Improvements in heat rate are also the first step in reducing carbon dioxide (CO2) and other emissions. Heat rate reductions are commercially proven to be the most cost-effective and immediate process for controlling CO2. A 1 percent heat rate reduction corresponds to a 1 percent reduction in CO2 emissions-about 40,000 tons/year-which could amount to significant savings if new regulations permit trading of CO2 credits or impose fees on CO2 emissions.
Heat rate reductions will also result in decreases in other emissions, such as nitrogen oxides (NOx), sulfur dioxide (SO2), particulates, and mercury. These reductions can help plants meet other compliance requirements, and in some cases, the benefit of emissions reduction may exceed the value of fuel savings.
Historical Heat Rates
Since the mid-1960s, the average heat rates of fossil-fueled electric power plants in the United States have gradually increased. Several factors have contributed to this slow degradation in unit performance. First was the introduction of nuclear generating units to provide an increasing share of baseload generation, along with the anticipation of a large expanding nuclear construction program into the future. With these low-cost generating units forecast to provide a large fraction of the baseload capacity, utilities devoted less attention to the maintenance and upkeep of their older fossil stations in anticipation of their retirements in the 1970s and 1980s.

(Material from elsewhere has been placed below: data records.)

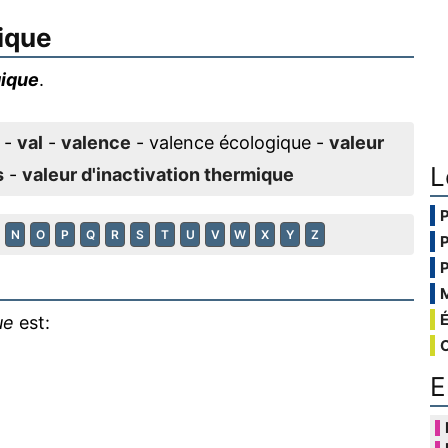
ique
gique
.
-
val
-
valence
- valence écologique -
valeur
L
s
-
valeur d'inactivation thermique
N
O
P
Q
R
S
T
U
V
W
X
Y
Z
ue
est:
E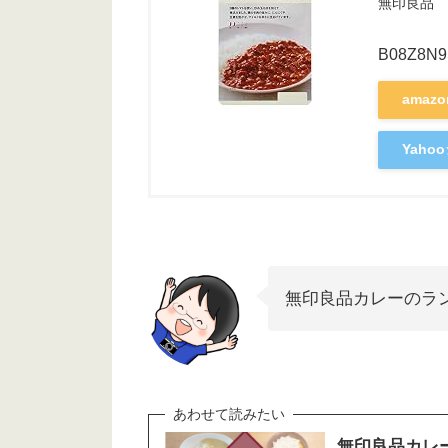
無印良品
B08Z8N
amaz
Yah
無印良品カレーのラ
無印良品カレ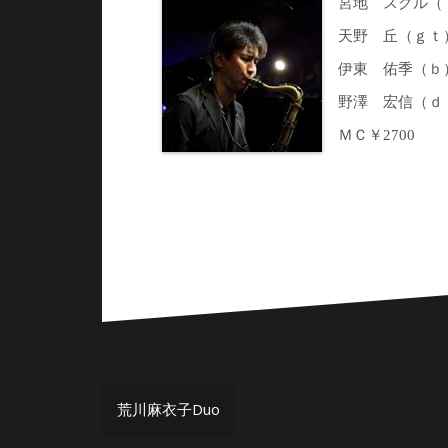
宮地 スグル（
天野 丘（ｇｔ
伊東 佑季（ｂ
野澤 宏信（ｄ
ＭＣ￥2700
投
荒川麻衣子Duo
稿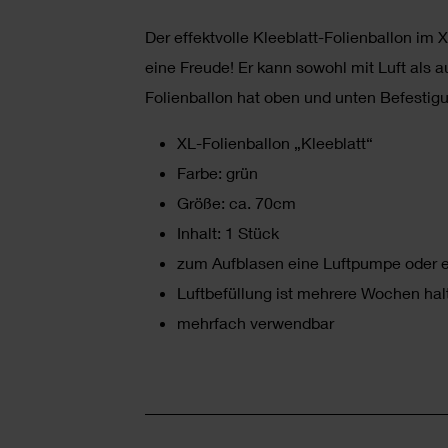
Der effektvolle Kleeblatt-Folienballon i
eine Freude! Er kann sowohl mit Luft als 
Folienballon hat oben und unten Befestig
XL-Folienballon „Kleeblatt“
Farbe: grün
Größe: ca. 70cm
Inhalt: 1 Stück
zum Aufblasen eine Luftpumpe oder 
Luftbefüllung ist mehrere Wochen hal
mehrfach verwendbar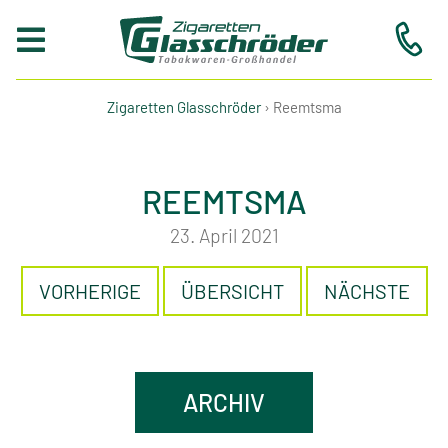
Zigaretten Glasschröder
›
Reemtsma
Suche
REEMTSMA
…
23. April 2021
VORHERIGE
ÜBERSICHT
NÄCHSTE
Home
Service-
ARCHIV
Paket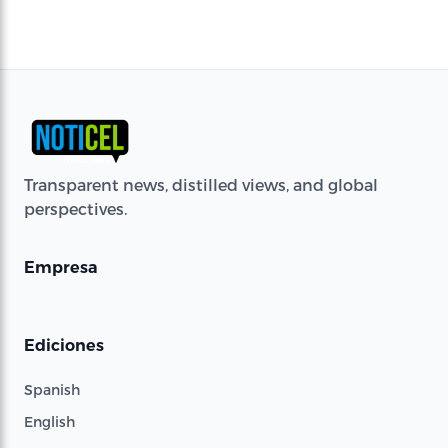
Transparent news, distilled views, and global
perspectives.
Empresa
Ediciones
Spanish
English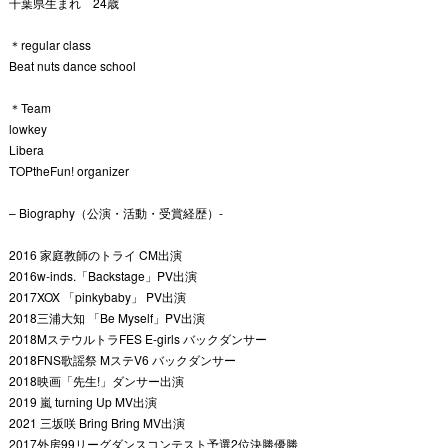
千葉県生まれ 24歳
＊regular class
Beat nuts dance school
＊Team
lowkey
Libera
TOPtheFun! organizer
– Biography（公演・活動・受賞経歴）-
2016 家庭教師のトライ CM出演
2016w-inds.「Backstage」PV出演
2017XOX 「pinkybaby」 PV出演
2018三浦大知 「Be Myself」PV出演
2018MステウルトラFES E-girls バックダンサー
2018FNS歌謡祭 MステV6 バックダンサー
2018映画「先生!」ダンサー出演
2019 嵐 turning Up MV出演
2021 三坂咲 Bring Bring MV出演
2017外房99リーグダンスコンテスト予選2位決勝優勝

This trend was exacerbated as nuclear construction costs escalated, reducing the funds available for maintaining fossil station performance, as well as diverting the attention of utility upper management from the operation of these stations. For those utilities that brought nuclear units online, many of the fossil plants that formerly comprised their system’s baseload capacity were changed to cycling duty. The thermal inefficiencies associated with start-ups, shut-downs, and swings in load, as well as extended periods of operation at less than full power, resulted in increased heat rates for these units. Generating units are designed and built to achieve their best heat rates when operated in steady state at full load.
Additionally, environmental regulations were enacted that forced many utilities to retrofit energy-consuming, pollution-control equipment such as Flue Gas Desulfurization (FGD) systems. The addition of such controls had many deleterious effects, including increase in auxiliary power consumption and decrease in boiler efficiency. This adverse trend started with the required addition of electro-static precipitators (ESPs) to remove particulate matter from the flue gas prior to exhausting it out the stack. These new ESPs increased the consumption of auxiliary power and created a pressure drop, forcing fans to work harder.
Simultaneously, the use of fuels like Powder River Basin (PRB) with higher moisture contents contributed to a reduction in unit performance.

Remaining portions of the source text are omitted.